Could each record be restated word for word?

--- START ---

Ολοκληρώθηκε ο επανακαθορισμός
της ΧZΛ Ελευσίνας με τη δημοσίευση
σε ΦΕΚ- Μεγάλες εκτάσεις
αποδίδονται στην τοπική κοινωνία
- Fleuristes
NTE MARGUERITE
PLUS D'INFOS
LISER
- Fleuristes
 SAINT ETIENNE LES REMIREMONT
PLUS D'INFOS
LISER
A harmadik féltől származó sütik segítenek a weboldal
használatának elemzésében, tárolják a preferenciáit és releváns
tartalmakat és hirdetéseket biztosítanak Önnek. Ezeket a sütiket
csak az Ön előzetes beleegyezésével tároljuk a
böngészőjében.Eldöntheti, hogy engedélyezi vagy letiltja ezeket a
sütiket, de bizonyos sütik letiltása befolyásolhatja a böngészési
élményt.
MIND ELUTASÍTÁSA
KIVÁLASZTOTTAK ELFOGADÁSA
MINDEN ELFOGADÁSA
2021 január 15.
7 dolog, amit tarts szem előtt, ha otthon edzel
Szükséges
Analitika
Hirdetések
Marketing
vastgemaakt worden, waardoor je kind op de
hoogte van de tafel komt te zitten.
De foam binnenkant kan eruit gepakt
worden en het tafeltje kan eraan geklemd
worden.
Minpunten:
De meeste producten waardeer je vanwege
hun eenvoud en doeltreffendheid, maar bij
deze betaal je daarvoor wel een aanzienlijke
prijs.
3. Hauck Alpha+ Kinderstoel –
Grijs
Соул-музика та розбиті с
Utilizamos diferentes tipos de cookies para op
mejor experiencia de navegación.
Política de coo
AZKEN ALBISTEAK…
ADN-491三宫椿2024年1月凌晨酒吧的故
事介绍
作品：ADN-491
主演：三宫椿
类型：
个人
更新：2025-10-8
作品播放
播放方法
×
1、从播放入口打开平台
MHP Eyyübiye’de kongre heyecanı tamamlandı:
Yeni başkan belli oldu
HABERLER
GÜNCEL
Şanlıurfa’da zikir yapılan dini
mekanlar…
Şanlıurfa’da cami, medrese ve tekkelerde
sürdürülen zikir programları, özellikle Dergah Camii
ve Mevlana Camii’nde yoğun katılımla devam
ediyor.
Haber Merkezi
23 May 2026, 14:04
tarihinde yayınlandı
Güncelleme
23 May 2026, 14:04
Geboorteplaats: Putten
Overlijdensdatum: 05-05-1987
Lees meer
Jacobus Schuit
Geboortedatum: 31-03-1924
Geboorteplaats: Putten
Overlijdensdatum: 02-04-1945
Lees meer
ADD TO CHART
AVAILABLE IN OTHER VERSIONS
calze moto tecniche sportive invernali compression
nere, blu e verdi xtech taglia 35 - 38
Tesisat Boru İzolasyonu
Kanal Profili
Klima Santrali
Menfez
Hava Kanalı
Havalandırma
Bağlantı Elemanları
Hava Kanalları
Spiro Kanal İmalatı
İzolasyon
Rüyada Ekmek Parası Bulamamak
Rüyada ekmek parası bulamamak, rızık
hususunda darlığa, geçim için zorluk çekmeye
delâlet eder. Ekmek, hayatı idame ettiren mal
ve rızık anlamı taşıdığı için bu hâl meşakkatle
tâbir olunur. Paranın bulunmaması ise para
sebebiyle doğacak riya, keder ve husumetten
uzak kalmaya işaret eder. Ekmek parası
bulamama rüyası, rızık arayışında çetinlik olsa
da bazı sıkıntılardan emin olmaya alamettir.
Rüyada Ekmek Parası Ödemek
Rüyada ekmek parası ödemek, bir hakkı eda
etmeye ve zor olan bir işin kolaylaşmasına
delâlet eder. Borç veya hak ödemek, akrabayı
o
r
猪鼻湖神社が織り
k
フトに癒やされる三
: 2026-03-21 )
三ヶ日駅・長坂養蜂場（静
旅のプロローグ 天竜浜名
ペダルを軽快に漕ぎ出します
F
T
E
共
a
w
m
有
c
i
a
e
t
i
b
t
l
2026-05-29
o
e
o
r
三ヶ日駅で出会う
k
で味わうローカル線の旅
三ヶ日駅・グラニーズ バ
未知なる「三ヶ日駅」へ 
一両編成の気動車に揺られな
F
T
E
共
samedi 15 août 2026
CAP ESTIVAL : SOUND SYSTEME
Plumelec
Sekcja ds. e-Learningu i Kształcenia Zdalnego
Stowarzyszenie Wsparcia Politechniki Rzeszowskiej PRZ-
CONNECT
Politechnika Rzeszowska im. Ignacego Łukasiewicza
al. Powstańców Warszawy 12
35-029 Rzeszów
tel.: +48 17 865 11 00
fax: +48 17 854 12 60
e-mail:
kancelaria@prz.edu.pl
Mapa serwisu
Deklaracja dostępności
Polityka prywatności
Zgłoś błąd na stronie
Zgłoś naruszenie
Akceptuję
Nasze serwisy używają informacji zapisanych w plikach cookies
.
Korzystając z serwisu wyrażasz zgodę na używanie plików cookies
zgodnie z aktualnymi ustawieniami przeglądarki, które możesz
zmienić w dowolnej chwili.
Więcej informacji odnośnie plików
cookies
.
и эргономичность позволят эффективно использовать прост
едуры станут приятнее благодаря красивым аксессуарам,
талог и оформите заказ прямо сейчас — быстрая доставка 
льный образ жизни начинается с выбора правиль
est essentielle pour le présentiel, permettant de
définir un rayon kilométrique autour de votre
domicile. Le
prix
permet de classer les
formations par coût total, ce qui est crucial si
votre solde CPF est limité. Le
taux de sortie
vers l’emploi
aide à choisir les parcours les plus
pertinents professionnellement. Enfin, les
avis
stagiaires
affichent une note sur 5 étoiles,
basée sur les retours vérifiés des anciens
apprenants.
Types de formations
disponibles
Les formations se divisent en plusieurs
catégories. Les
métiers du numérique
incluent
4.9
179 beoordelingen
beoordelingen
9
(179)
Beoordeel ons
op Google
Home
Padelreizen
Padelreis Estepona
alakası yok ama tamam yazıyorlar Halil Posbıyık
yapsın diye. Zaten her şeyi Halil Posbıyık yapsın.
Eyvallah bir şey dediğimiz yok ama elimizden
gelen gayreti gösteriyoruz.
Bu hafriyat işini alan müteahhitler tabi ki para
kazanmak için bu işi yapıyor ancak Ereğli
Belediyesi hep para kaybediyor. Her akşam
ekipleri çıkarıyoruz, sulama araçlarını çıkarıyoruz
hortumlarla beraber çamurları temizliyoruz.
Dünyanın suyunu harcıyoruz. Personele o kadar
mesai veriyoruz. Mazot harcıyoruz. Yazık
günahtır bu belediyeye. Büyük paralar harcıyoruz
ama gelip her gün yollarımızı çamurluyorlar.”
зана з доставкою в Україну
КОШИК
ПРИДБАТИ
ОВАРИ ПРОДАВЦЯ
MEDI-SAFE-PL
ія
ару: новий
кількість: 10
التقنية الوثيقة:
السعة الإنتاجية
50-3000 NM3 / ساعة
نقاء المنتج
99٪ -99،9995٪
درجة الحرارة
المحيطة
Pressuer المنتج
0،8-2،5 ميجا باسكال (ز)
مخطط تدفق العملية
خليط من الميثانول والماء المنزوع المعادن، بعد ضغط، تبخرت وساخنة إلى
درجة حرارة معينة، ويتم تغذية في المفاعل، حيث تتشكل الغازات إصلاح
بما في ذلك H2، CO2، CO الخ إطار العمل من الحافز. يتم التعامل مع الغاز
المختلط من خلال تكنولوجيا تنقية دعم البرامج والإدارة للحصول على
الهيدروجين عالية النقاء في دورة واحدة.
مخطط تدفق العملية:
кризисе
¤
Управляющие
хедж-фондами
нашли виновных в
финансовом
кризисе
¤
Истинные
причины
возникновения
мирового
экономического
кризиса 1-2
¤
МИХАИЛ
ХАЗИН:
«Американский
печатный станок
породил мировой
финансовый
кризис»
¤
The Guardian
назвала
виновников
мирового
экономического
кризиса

--- END ---

Result:
Ολοκληρώθηκε ο επανακαθορισμός
της ΧZΛ Ελευσίνας με τη δημοσίευση
σε ΦΕΚ- Μεγάλες εκτάσεις
αποδίδονται στην τοπική κοινωνία
- Fleuristes
NTE MARGUERITE
PLUS D'INFOS
LISER
- Fleuristes
 SAINT ETIENNE LES REMIREMONT
PLUS D'INFOS
LISER
A harmadik féltől származó sütik segítenek a weboldal
használatának elemzésében, tárolják a preferenciáit és releváns
tartalmakat és hirdetéseket biztosítanak Önnek. Ezeket a sütiket
csak az Ön előzetes beleegyezésével tároljuk a
böngészőjében.Eldöntheti, hogy engedélyezi vagy letiltja ezeket a
sütiket, de bizonyos sütik letiltása befolyásolhatja a böngészési
élményt.
MIND ELUTASÍTÁSA
KIVÁLASZTOTTAK ELFOGADÁSA
MINDEN ELFOGADÁSA
2021 január 15.
7 dolog, amit tarts szem előtt, ha otthon edzel
Szükséges
Analitika
Hirdetések
Marketing
vastgemaakt worden, waardoor je kind op de
hoogte van de tafel komt te zitten.
De foam binnenkant kan eruit gepakt
worden en het tafeltje kan eraan geklemd
worden.
Minpunten:
De meeste producten waardeer je vanwege
hun eenvoud en doeltreffendheid, maar bij
deze betaal je daarvoor wel een aanzienlijke
prijs.
3. Hauck Alpha+ Kinderstoel –
Grijs
Соул-музика та розбиті с
Utilizamos diferentes tipos de cookies para op
mejor experiencia de navegación.
Política de coo
AZKEN ALBISTEAK…
ADN-491三宫椿2024年1月凌晨酒吧的故
事介绍
作品：ADN-491
主演：三宫椿
类型：
个人
更新：2025-10-8
作品播放
播放方法
×
1、从播放入口打开平台
MHP Eyyübiye’de kongre heyecanı tamamlandı:
Yeni başkan belli oldu
HABERLER
GÜNCEL
Şanlıurfa’da zikir yapılan dini
mekanlar…
Şanlıurfa’da cami, medrese ve tekkelerde
sürdürülen zikir programları, özellikle Dergah Camii
ve Mevlana Camii’nde yoğun katılımla devam
ediyor.
Haber Merkezi
23 May 2026, 14:04
tarihinde yayınlandı
Güncelleme
23 May 2026, 14:04
Geboorteplaats: Putten
Overlijdensdatum: 05-05-1987
Lees meer
Jacobus Schuit
Geboortedatum: 31-03-1924
Geboorteplaats: Putten
Overlijdensdatum: 02-04-1945
Lees meer
ADD TO CHART
AVAILABLE IN OTHER VERSIONS
calze moto tecniche sportive invernali compression
nere, blu e verdi xtech taglia 35 - 38
Tesisat Boru İzolasyonu
Kanal Profili
Klima Santrali
Menfez
Hava Kanalı
Havalandırma
Bağlantı Elemanları
Hava Kanalları
Spiro Kanal İmalatı
İzolasyon
Rüyada Ekmek Parası Bulamamak
Rüyada ekmek parası bulamamak, rızık
hususunda darlığa, geçim için zorluk çekmeye
delâlet eder. Ekmek, hayatı idame ettiren mal
ve rızık anlamı taşıdığı için bu hâl meşakkatle
tâbir olunur. Paranın bulunmaması ise para
sebebiyle doğacak riya, keder ve husumetten
uzak kalmaya işaret eder. Ekmek parası
bulamama rüyası, rızık arayışında çetinlik olsa
da bazı sıkıntılardan emin olmaya alamettir.
Rüyada Ekmek Parası Ödemek
Rüyada ekmek parası ödemek, bir hakkı eda
etmeye ve zor olan bir işin kolaylaşmasına
delâlet eder. Borç veya hak ödemek, akrabayı
o
r
猪鼻湖神社が織り
k
フトに癒やされる三
: 2026-03-21 )
三ヶ日駅・長坂養蜂場（静
旅のプロローグ 天竜浜名
ペダルを軽快に漕ぎ出します
F
T
E
共
a
w
m
有
c
i
a
e
t
i
b
t
l
2026-05-29
o
e
o
r
三ヶ日駅で出会う
k
で味わうローカル線の旅
三ヶ日駅・グラニーズ バ
未知なる「三ヶ日駅」へ 
一両編成の気動車に揺られな
F
T
E
共
samedi 15 août 2026
CAP ESTIVAL : SOUND SYSTEME
Plumelec
Sekcja ds. e-Learningu i Kształcenia Zdalnego
Stowarzyszenie Wsparcia Politechniki Rzeszowskiej PRZ-
CONNECT
Politechnika Rzeszowska im. Ignacego Łukasiewicza
al. Powstańców Warszawy 12
35-029 Rzeszów
tel.: +48 17 865 11 00
fax: +48 17 854 12 60
e-mail:
kancelaria@prz.edu.pl
Mapa serwisu
Deklaracja dostępności
Polityka prywatności
Zgłoś błąd na stronie
Zgłoś naruszenie
Akceptuję
Nasze serwisy używają informacji zapisanych w plikach cookies
.
Korzystając z serwisu wyrażasz zgodę na używanie plików cookies
zgodnie z aktualnymi ustawieniami przeglądarki, które możesz
zmienić w dowolnej chwili.
Więcej informacji odnośnie plików
cookies
.
и эргономичность позволят эффективно использовать прост
едуры станут приятнее благодаря красивым аксессуарам,
талог и оформите заказ прямо сейчас — быстрая доставка 
льный образ жизни начинается с выбора правиль
est essentielle pour le présentiel, permettant de
définir un rayon kilométrique autour de votre
domicile. Le
prix
permet de classer les
formations par coût total, ce qui est crucial si
votre solde CPF est limité. Le
taux de sortie
vers l’emploi
aide à choisir les parcours les plus
pertinents professionnellement. Enfin, les
avis
stagiaires
affichent une note sur 5 étoiles,
basée sur les retours vérifiés des anciens
apprenants.
Types de formations
disponibles
Les formations se divisent en plusieurs
catégories. Les
métiers du numérique
incluent
4.9
179 beoordelingen
beoordelingen
9
(179)
Beoordeel ons
op Google
Home
Padelreizen
Padelreis Estepona
alakası yok ama tamam yazıyorlar Halil Posbıyık
yapsın diye. Zaten her şeyi Halil Posbıyık yapsın.
Eyvallah bir şey dediğimiz yok ama elimizden
gelen gayreti gösteriyoruz.
Bu hafriyat işini alan müteahhitler tabi ki para
kazanmak için bu işi yapıyor ancak Ereğli
Belediyesi hep para kaybediyor. Her akşam
ekipleri çıkarıyoruz, sulama araçlarını çıkarıyoruz
hortumlarla beraber çamurları temizliyoruz.
Dünyanın suyunu harcıyoruz. Personele o kadar
mesai veriyoruz. Mazot harcıyoruz. Yazık
günahtır bu belediyeye. Büyük paralar harcıyoruz
ama gelip her gün yollarımızı çamurluyorlar.”
зана з доставкою в Україну
КОШИК
ПРИДБАТИ
ОВАРИ ПРОДАВЦЯ
MEDI-SAFE-PL
ія
ару: новий
кількість: 10
التقنية الوثيقة:
السعة الإنتاجية
50-3000 NM3 / ساعة
نقاء المنتج
99٪ -99،9995٪
درجة الحرارة
المحيطة
Pressuer المنتج
0،8-2،5 ميجا باسكال (ز)
مخطط تدفق العملية
خليط من الميثانول والماء المنزوع المعادن، بعد ضغط، تبخرت وساخنة إلى
درجة حرارة معينة، ويتم تغذية في المفاعل، حيث تتشكل الغازات إصلاح
بما في ذلك H2، CO2، CO الخ إطار العمل من الحافز. يتم التعامل مع الغاز
المختلط من خلال تكنولوجيا تنقية دعم البرامج والإدارة للحصول على
الهيدروجين عالية النقاء في دورة واحدة.
مخطط تدفق العملية:
кризисе
¤
Управляющие
хедж-фондами
нашли виновных в
финансовом
кризисе
¤
Истинные
причины
возникновения
мирового
экономического
кризиса 1-2
¤
МИХАИЛ
ХАЗИН:
«Американский
печатный станок
породил мировой
финансовый
кризис»
¤
The Guardian
назвала
виновников
мирового
экономического
кризиса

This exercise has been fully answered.